Contenido principal

imsegsam

Perform automatic full image segmentation using Segment Anything Model 2 (SAM 2)

Since R2024b

Description

Use the imsegsam function to automatically segment an entire image or all of the objects inside a region of interest (ROI) using the Segment Anything Model 2 (SAM 2) or Segment Anything Model (SAM). The function samples a regular grid of points on an image and returns a set of predicted masks for each point, which enables the model to produce multiple masks for each object and its subregions. You can customize various segmentation settings based on your application, such as the ROI in which to segment objects, the size range of objects which to segment, and the confidence score threshold with which to filter mask predictions.

Note

To use any of the SAM 2 models, this functionality requires the Image Processing Toolbox™ Model for Segment Anything Model 2 add-on if you use any of the SAM 2 models. To use the base SAM model, this functionality requires the Image Processing Toolbox Model for Segment Anything Model add-on.

[masks,scores] = imsegsam(I) automatically segments all objects in an image, I, using the Segment Anything Model 2 (SAM 2) and returns the masks and the prediction confidence scores for each segmented object.

example

[masks,scores] = imsegsam(I,Name=Value) specifies options using one or more name-value arguments. For example, PointGridSize=[64 64] specifies the number of grid points that the imsegsam function samples along the x- and y- directions of the input image as 64 each.

example

Examples

collapse all

Load an image into the workspace.

I = imread("pears.png");
imshow(I)

Automatically segment the full image using the Segment Anything Model 2 (SAM 2).
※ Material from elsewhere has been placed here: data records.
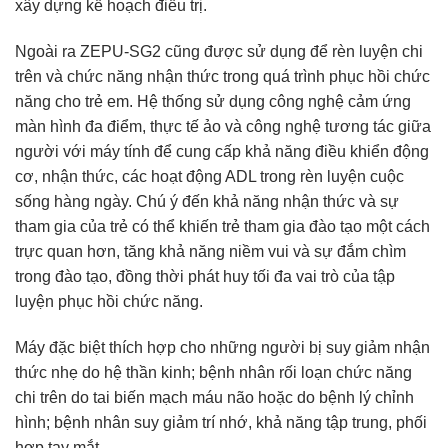
xây dựng kế hoạch điều trị.
Ngoài ra ZEPU-SG2 cũng được sử dụng để rèn luyện chi
trên và chức năng nhận thức trong quá trình phục hồi chức
năng cho trẻ em. Hệ thống sử dụng công nghệ cảm ứng
màn hình đa điểm, thực tế ảo và công nghệ tương tác giữa
người với máy tính để cung cấp khả năng điều khiển động
cơ, nhận thức, các hoạt động ADL trong rèn luyện cuộc
sống hàng ngày. Chú ý đến khả năng nhận thức và sự
tham gia của trẻ có thể khiến trẻ tham gia đào tạo một cách
trực quan hơn, tăng khả năng niềm vui và sự đắm chìm
trong đào tạo, đồng thời phát huy tối đa vai trò của tập
luyện phục hồi chức năng.
Máy đặc biệt thích hợp cho những người bị suy giảm nhận
thức nhẹ do hệ thần kinh; bệnh nhân rối loạn chức năng
chi trên do tai biến mạch máu não hoặc do bệnh lý chỉnh
hình; bệnh nhân suy giảm trí nhớ, khả năng tập trung, phối
hợp tay mắt,…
[masks,scores] = imsegsam(I);
Loading Large variant of the SegmentAnythingModel-2.
Loading of SegmentAnythingModel-2 Complete.

Display the masks output, which is a connected component structure.

masks
masks = struct with fields:
    Connectivity: 8
       ImageSize: [486 732]
      NumObjects: 45
    PixelIdxList: {1×45 cell}

Convert the masks to a label matrix format using the labelmatrix function.

labelMatrix = labelmatrix(masks);

Display the masks overlaid on the image, in the order of the smallest object masks on top, using the labeloverlay function.

maskOverlay = labeloverlay(I,labelMatrix);
imshow(maskOverlay,[])

Load an image into the workspace.

I = imread("pears.png");
imshow(I)

Specify an ROI.

roiPosition = [50 100 350 350];
roi = drawrectangle(Position=roiPosition);

roiMask = createMask(roi);

Segment objects within the ROI using SAM.

masks = imsegsam(I,PointGridMask=roiMask);

Convert the masks to a label matrix format using the labelmatrix function.

labelMatrix = labelmatrix(masks);

Display the masks overlaid on the image, in the order of the smallest object masks on top, using the labeloverlay function.

maskOverlay = labeloverlay(I,labelMatrix);
imshow(maskOverlay)

Load an image into the workspace.

I = imread("visionteam.jpg");
imshow(I)

Segment Image Using SAM

Segment the entire image by using the Segment Anything Model (SAM). Reduce the number of segmented objects by increasing the MinObjectArea name-value argument to 3000. Reduce the number of false positive objects by increasing the ScoreThreshold name-value argument to 0.8. Display the progress of the segmentation by specifying the Verbose name-value argument as true.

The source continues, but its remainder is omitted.